Forest officials seek area helitanker

Forest officials seek area helitanker

8January 2005


Reno-Tahoe fire officials this summer want to obtain a uniquely equipped helicopter capable of sucking 2,500 gallons of water from a shallow pond or stream in less than a minute – a watery cargo that quickly can be used to douse a wildfire.

Mike Dondero, fire management officer for Humboldt-Toiyabe National Forest, has requested that the U.S. Forest Service base a specially outfitted Sikorsky Skycrane helicopter – a so-called helitanker – in the immediate area.

“To keep a small fire small, it’s probably the best tool you can have,” Dondero said.

The effort comes in the wake of Northern Nevada’s most destructive wildfire season in modern history and as officials plan and budget for the coming fire season, five or six months from now.

With many of the nation’s large, multiengine firefighting air tankers grounded last year due to safety concerns, officials had to get creative to make up for the loss. Across the national and locally, that meant an increased use of smaller single-engine air tankers.

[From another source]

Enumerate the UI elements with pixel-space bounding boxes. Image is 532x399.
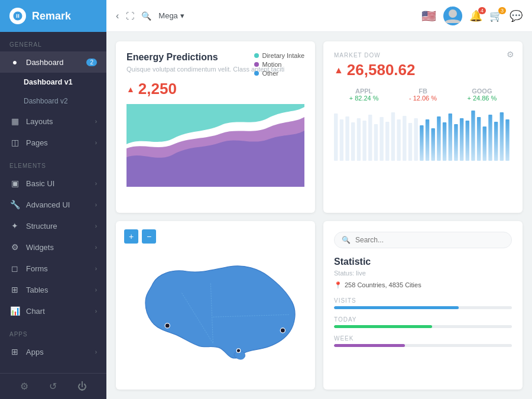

But Dondero and colleagues hope the addition of a helitanker can help guarantee, as put by District Ranger Gary Schiff, “rapid, massive, initial attack” against a fire.

Skycranes have been used to fight fire for many years, but this model has special benefits.

Most Skycranes use a large bucket dangled by a cable and must find a relatively deep-water source to refill the bucket while fighting fire – a process that can significantly add to the time between water drops.

The Sikorsky Skycrane uses a specially designed “snorkel” that can dip into a pond or stream as shallow as 18 inches. In only 45 seconds, it can fill a 2,500-gallon water tank directly attached to the helicopter’s frame.

That could come in particularly handy in Northern Nevada, where many water bodies are very shallow, Dondero said.

“Our water sources are so few and far between,” Dondero said, adding that the helicopter’s water drops also are more accurate than those made by a bucket hanging from a line.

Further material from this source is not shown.